Piccole gioie, opera di Kandinsky
In questo celebre quadro intitolato Piccole gioie, Vasilij Kandinsky racconta dell’amore per la sua madre Mosca, città dove torna dopo lo scoppio della prima guerra mondiale. L’opera, realizzata nel 1913, segna un periodo di transizione, raffigurato proprio con la barca sul lato destro del dipinto, simbolo di movimento, di passaggio, e ancora, di attraversamento, da una fase all’altra. Kandinsky passa dunque dal periodo eroico del Cavaliere Azzurro alla sua conclusione brusca con l’inizio del primo conflitto mondiale. Poi seguiranno altri slanci per l’artista russo, altre esperienze, altre avventure.
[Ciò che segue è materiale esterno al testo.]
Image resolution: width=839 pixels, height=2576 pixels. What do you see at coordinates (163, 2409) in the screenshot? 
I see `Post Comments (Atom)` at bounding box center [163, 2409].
Dello stesso periodo è Composizione VII, quadro che simboleggia la rappresentazione dell’inizio e della fine del mondo, che tratta temi come il diluvio, la resurrezione, il giudizio universale.
Approfondimento
Commento all’opera
Torniamo a Piccole Gioie: questa gioia interiore del pittore è evidente nell’uso di colori chiari, che danno all’immagine un aspetto luminoso e che conferisce serenità. È una tela, realizzata in olio, che misura 109,8 x 119,7 centimetri, che è custodita al Solomon Guggenheim Museum di New York. Si tratta di un dipinto a cui l’artista è molto legato, come dimostra una foto che lo ritrae accanto al dipinto. Scatto realizzato proprio nel 1913 e che l’artista utilizzerà in seguito per realizzare un’opera fondamentale del periodo russo, cioè Mosca I. La città russa è celebrata dall’artista anche in un altro quadro di cui abbiamo parlato in precedenza.: Dama a Mosca.
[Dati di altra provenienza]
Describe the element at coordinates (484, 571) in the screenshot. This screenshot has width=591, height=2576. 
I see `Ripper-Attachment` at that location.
Piccole gioie: descrizione dell’opera
Il tipo di slancio verticale, le piccole cupolette disposte al centro dell’opera rappresentano un riferimento chiaro a Mosca, che appunto si sviluppa su una zona collinosa e sorge sulle rive del fiume Moscova. Si vedono infatti alcune costruzioni poste sulla montagna. È da qui che partono alcuni cavalieri, che a cavallo si spostano verso altri insediamenti, altre mete e orizzonti.
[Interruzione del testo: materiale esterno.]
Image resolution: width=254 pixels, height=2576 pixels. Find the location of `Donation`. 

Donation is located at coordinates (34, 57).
Sulla parte destra del dipinto, si trova invece una zona ampia ricoperta dalle acque mosse e colorate. Qui è rappresentata una piccola barca a tre remi che galleggia sulle acque mosse. Si ergono poi, dall’angolo in basso a destra, gigantesche figure spettrali che si impossessano della scena. Il riferimento, il ricordo, è ad un’altra sua opera dal titolo Improvvisazione 19 (Suono azzurro) dove Kandinsky dipinge proprio delle gigantesche figure trasparenti.
Il riferimento a “Improvvisazione 19”
Quest’opera, di cui si è parlato in un precedente articolo, è conosciuta anche con il nome di “Suono azzurro” e riguarda i lavori realizzati dall’artista sino al 1909 quando cioè inizia a dividere i suoi dipinti in Impressioni, Improvvisazioni e Composizioni. Proprio perché il noto violoncellista conserva nell’amore per la pittura quello per la musica, di cui rivela le profonde affinità.
Proprio per questo resta celebre una sua frase, una metafora del pianoforte, dove Kandinsky spiega che il colore rappresenta il tasto del pianoforte, mentre l’occhio è il martelletto. Dove l’anima assume la forma di un pianoforte con molte corde. Così l’artista rappresenta la mano che sfiorando il tasto riesce a fare vibrare l’anima. E ancora afferma che per un artista “il più ricco insegnamento viene dalla musica”.
Il riferimento a “Il cavaliere azzurro” e il passaggio all’astrattismo
È il 1903 quando Kandinsky dipinge il “Cavaliere azzurro”, nel quale l’artista raffigura un cavaliere con il mantello azzurro, che su un cavallo bianco, attraversa un prato variopinto, sotto un cielo azzurro con nuvole bianche che lo attraversano. E’ un quadro in cui lo spettatore diventa parte dell’avventura del cavaliere.
Kandinsky è innamorato delle avventurose vicende dei cavalieri medievali. Cavalieri che combattono contro il male, affrontando le prove più ardue. È per l’artista il simbolo del trionfo dell’età dello spirito sul materialismo. Mentre si dovranno attendere sette anni, ovvero il 1910, per vedere realizzato il primo acquerello astratto di Kandinsky, che segna una forza interiore dirompente rispetto alle opere del passato. Rappresenta inoltre il passaggio all’astrattismo.
È in questo modo che inizia un linguaggio che si basa soltanto sui rapporti tra forme, geometrie e colori. È un linguaggio lirico, vicino al campo della musica, che dimostra ancora una volta la sua capacità di invenzione.
È questa una affermazione di Kandinsky che ben sintetizza la sua passione per l’arte. È questo acquerello che segna l’abbandono dell’artista ad ogni elemento figurativo: la pittura diventa libera dalla funzione mimetica, si spoglia del reale per rappresentare proprio lo stato interiore del pittore. Questo aspetto, lo stesso artista, lo evidenzia nel suo testo “Lo spirituale nell’arte” dove sostiene:
più il blu è profondo e più richiama l’idea di infinito, suscitando la nostalgia della purezza e del soprannaturale. […] Il rosso che di solito abbiamo in mente è un colore dilagante e tipicamente caldo, che agisce nell’interiorità in modo vitalissimo, vivace e irrequieto. […] Il giallo è il colore tipico della terra. […] Da un punto di vista psicologico può raffigurare la follia.